It was ruled by the U.S. Supreme Court, unanimously, that patent holders cannot sue people or companies who refurbish or resell products based on their patents. In practice, this will make it significantly more difficult for manufacturers and drug makers to control how their products are sold on secondary markets. The decision comes from a case that was taken to the Supreme Court between Lexmark and Impression Products.
Originally, Lexmark sued Impression Products in Ohio Federal Court in 2010. The lawsuit was based on the fact that Impression Products were infringing on patents owned by Lexmark by refilling and reselling ink cartridges, as Lexmark retained their rights even after the sale.
However, this week, the Supreme Court disagreed with Lexmark’s assertions, finding the company cannot restrict how its products are used by consumers and resellers. Lexmark’s contract with buyers includes a right to sue for patent infringement, but the court rejected the company’s use of patent law to attempt to control ownership rights of a person who purchases the product.

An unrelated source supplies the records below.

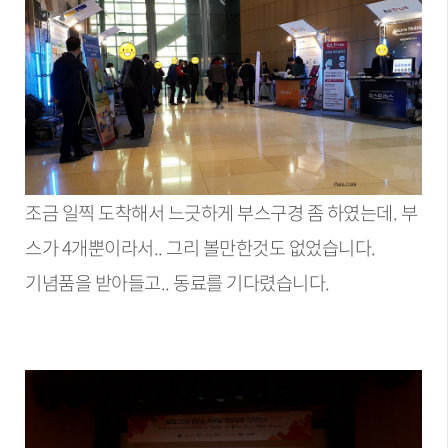
조금 일찍 도착해서 느긋하게 부스구경 좀 하였는데. 부
스가 4개뿐이라서.. 그리 볼만한것도 없었습니다.
기념품을 받아들고.. 동료를 기다렸습니다.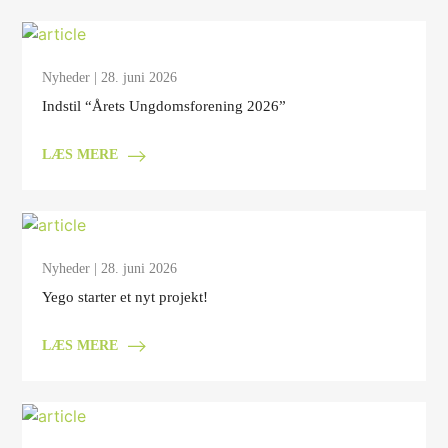
Nyheder
| 28. juni 2026
Indstil “Årets Ungdomsforening 2026”
LÆS MERE
Nyheder
| 28. juni 2026
Yego starter et nyt projekt!
LÆS MERE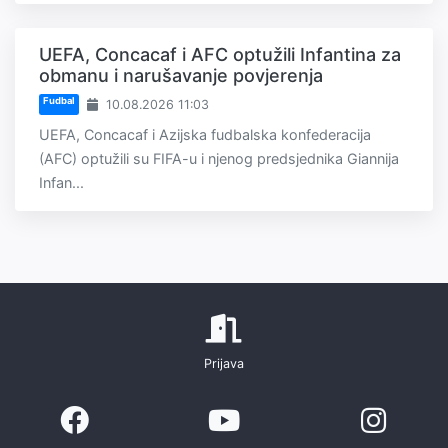
UEFA, Concacaf i AFC optužili Infantina za
obmanu i narušavanje povjerenja
Fudbal
10.08.2026 11:03
UEFA, Concacaf i Azijska fudbalska konfederacija
(AFC) optužili su FIFA-u i njenog predsjednika Giannija
Infan...
Prijava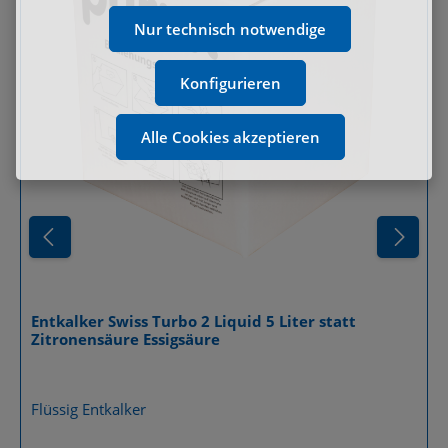
Nur technisch notwendige
Konfigurieren
Alle Cookies akzeptieren
Entkalker Swiss Turbo 2 Liquid 5 Liter statt
Zitronensäure Essigsäure
Details
Flüssig Entkalker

Effectively, the decision finds that when a patent holder sells a product, it cannot use that patent to try to control how the buyer uses it. Lexmark could sue the buyer for breach of contract if they resell a printer cartridge when they explicitly agree not to, but the company cannot sue for patent infringement.
The court also ruled 7-1 companies that hold patent rights in the U.S. cannot control what happens to that product if it is sold overseas. “An authorized sale outside the United States, just as one within the United States, exhausts all [patent] rights,” Chief Justice John Roberts wrote in the majority decision.
The ruling reverses a two-part ruling by the U.S. Court of Appeals for the Federal Circuit, which found in favor of Lexmark in 2016.
The ruling is currently being viewed as a blow to the tech and pharmaceutical industries, which rely heavily on their ability to retain patent rights, especially when selling overseas where resellers may be able to buy products at a cheaper price and import them back into the U.S.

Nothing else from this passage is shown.